2019 was a wild ride. It was the year of the meat-free sausage roll, school kids striking for climate change, and yet another general election. But what in the world was happening for coffee?


Some of the coffee chat was ‘out of this world’, with one company looking to roast coffee beans using the heat of re-entry after blasting them into space. Why? Theory is that each bean would get 360 degrees of even roasting, for a superior result. Interesting…

Speaking of things heating up - but with much higher stakes - climate change was also a worryingly hot topic. With 60% of all coffee species facing extinction, due to habitat loss caused by the climate emergency, things are looking dire.

But this was the year of taking action. And so we also heard news of research in Australia being conducted to create climate-resistant strains of coffee, to keep our beloved drink around!


The eco-friendly train just kept chugging in April (running on future-friendly fuels of course), with reports of two big thinkers trying to replace palm oil with coffee grounds. Protecting the rainforest and saving your drains from gritty clogs - win win!

April also saw Switzerland ending its emergency stockpiling of coffee - “not vital for human survival”? What kind of thinking is that?! Established between the world wars, the Swiss have been stockpiling everything people need to get by in case of famine, fire, flood, or war. Apparently coffee is no longer one of those…

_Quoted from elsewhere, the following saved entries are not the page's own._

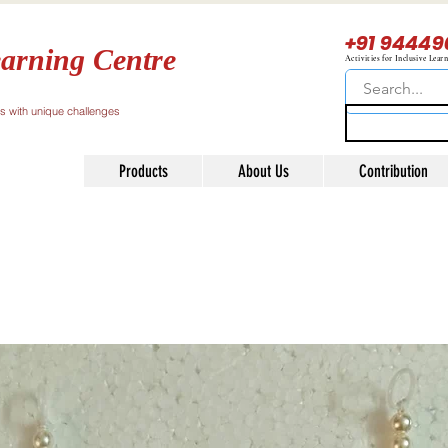
+91 94449
arning Centre
Activities for Inclusive Lear
ls with unique challenges
Products
About Us
Contribution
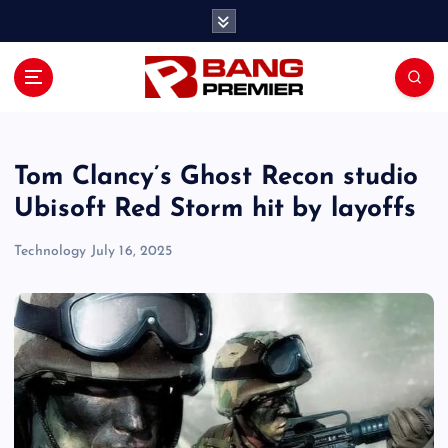
S
k
i
p
t
o
c
o
Tom Clancy’s Ghost Recon studio
n
Ubisoft Red Storm hit by layoffs
t
e
Technology
July 16, 2025
n
t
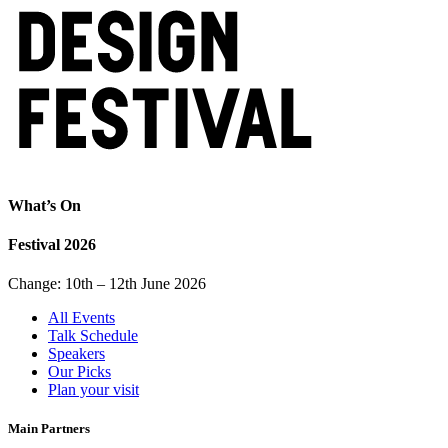
What’s On
Festival 2026
Change: 10th – 12th June 2026
All Events
Talk Schedule
Speakers
Our Picks
Plan your visit
Main Partners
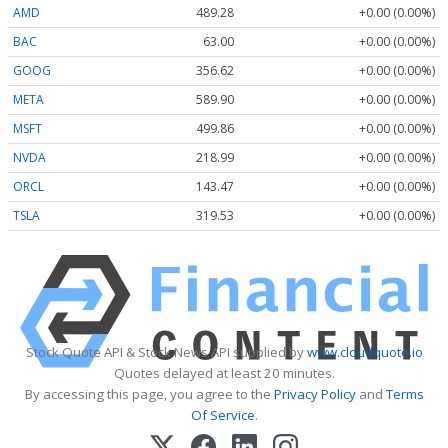
AMD
489.28
+0.00 (0.00%)
BAC
63.00
+0.00 (0.00%)
GOOG
356.62
+0.00 (0.00%)
META
589.90
+0.00 (0.00%)
MSFT
499.86
+0.00 (0.00%)
NVDA
218.99
+0.00 (0.00%)
ORCL
143.47
+0.00 (0.00%)
TSLA
319.53
+0.00 (0.00%)
Stock Quote API & Stock News API supplied by
www.cloudquote.io
Quotes delayed at least 20 minutes.
By accessing this page, you agree to the
Privacy Policy
and
Terms
Of Service
.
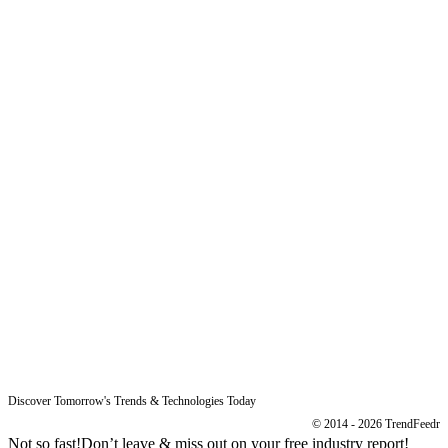
Product
Pricing
Sitemap
Free Reports
Reports
Resources
Blog
Legal
Data Protection
Imprint
Discover Tomorrow's Trends & Technologies Today
© 2014 - 2026 TrendFeedr
Not so fast!
Don’t leave & miss out on your free industry report!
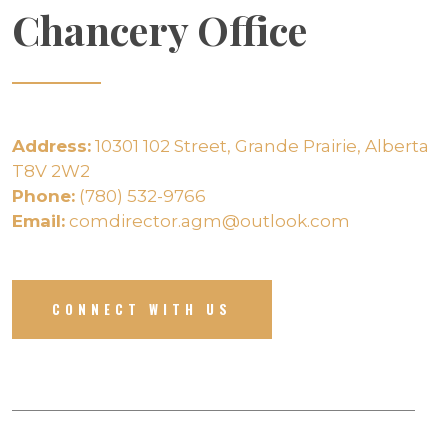
Chancery Office
Address:
10301 102 Street, Grande Prairie, Alberta
T8V 2W2
Phone:
(780) 532-9766
Email:
comdirector.agm@outlook.com
CONNECT WITH US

…leading us onto our next story. Despite popular jeering would have it, millennials apparently aren’t wasting all their expendable cash on coffee - whether necessary for survival or not. A study showed they actually spend 14% less than their elders per week. That’ll show ‘em!


Coffee doesn’t always hit the news for the right reasons… Game of Thrones gave some free publicity to a certain coffee company, by leaving a takeaway cup in shot. Woops. And that was closely followed by some outrage of a different kind…

A story about a $75 cup of coffee made headlines, accompanied by the usual outcry. But whether publicity stunt or not, it got us thinking about the true worth of coffee - and reminded us why we make sure the farmers we partner with are paid higher prices.


Good news! For caffeine fiends, anyway. Studies suggested that you can drink 25 cups of coffee a day safely! As long as you stay near a loo, that is…

But while it was good news for coffee drinkers, the same couldn’t really be said for coffee growers. With a piece from The Independent detailing the rising rate of Guatemalan farmers ditching coffee for a better life in the US, due to falling stock market prices, it was clear that there’s still a lot to sort out in the supply chain - whether we’re drinking 25 cups a day, or not.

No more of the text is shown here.